The Pirates of the Caribbean may not be compulsory viewing in serious film classes (and to make things even worse: this is a Disney franchise, based on a Disney theme park attraction, catering to Disney fans, etc.) but this brilliant and crispy essay by Laurent de Sutter shows that it is time to put all prejudices aside.
A specialist of law theory and prolific author and lecturer (will he be called one day the Belgian Zizek?), Laurent de Sutter explores in Jack Sparrow the theme of piracy from a linguistic point of view. For to be a pirate is not only to make the choice of a way of life that rejects the ruling order, based on fixed rules imposed by a ruling class. Such a pirate choice is only possible thanks to a special use of language, which de Sutter calls the pirate use, based on the radical combination of the fireworks of verbal performance and the denial of language’s referential function. In Jack Sparrow, de Sutter analyzes this piracy in a permanent braiding of the Johnny Depp character and a wide range of cultural theories on the role and nature of language in society.

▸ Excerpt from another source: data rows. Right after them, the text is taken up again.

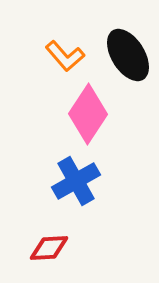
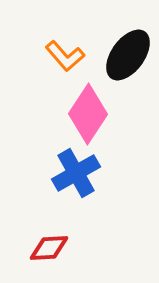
black ellipse: rotated 68 degrees clockwise
blue cross: moved 8 px up
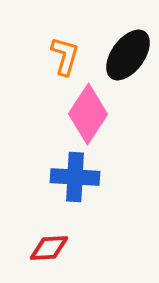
orange L-shape: rotated 123 degrees counterclockwise
blue cross: moved 1 px left, 4 px down; rotated 33 degrees clockwise
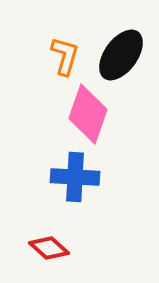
black ellipse: moved 7 px left
pink diamond: rotated 14 degrees counterclockwise
red diamond: rotated 45 degrees clockwise
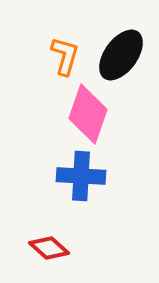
blue cross: moved 6 px right, 1 px up
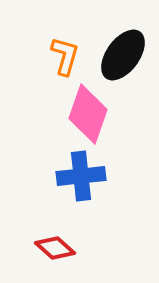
black ellipse: moved 2 px right
blue cross: rotated 9 degrees counterclockwise
red diamond: moved 6 px right
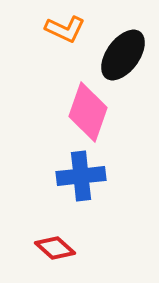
orange L-shape: moved 27 px up; rotated 99 degrees clockwise
pink diamond: moved 2 px up
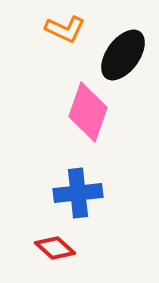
blue cross: moved 3 px left, 17 px down
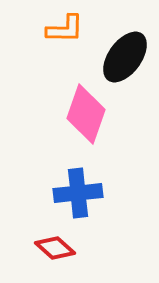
orange L-shape: rotated 24 degrees counterclockwise
black ellipse: moved 2 px right, 2 px down
pink diamond: moved 2 px left, 2 px down
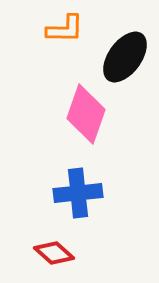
red diamond: moved 1 px left, 5 px down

It should not come as a surprise that Baudrillard’s ideas on seduction and Lacan’s rethinking of the relationship between truth and desire occupy a key place in his argumentation. These high-cultural references, however, do not hinder the joyful anarchy Laurent de Sutter is defending. His book is a roller-coaster of intellectual provocations and exhilarating formulas, of language transformed into a sound and image spectacle as well as high philosophy mixed with fun and laughter. Serious readers will not be changed into pirates after having read this book, but Jack Sparrow is definitely a work they are in need of.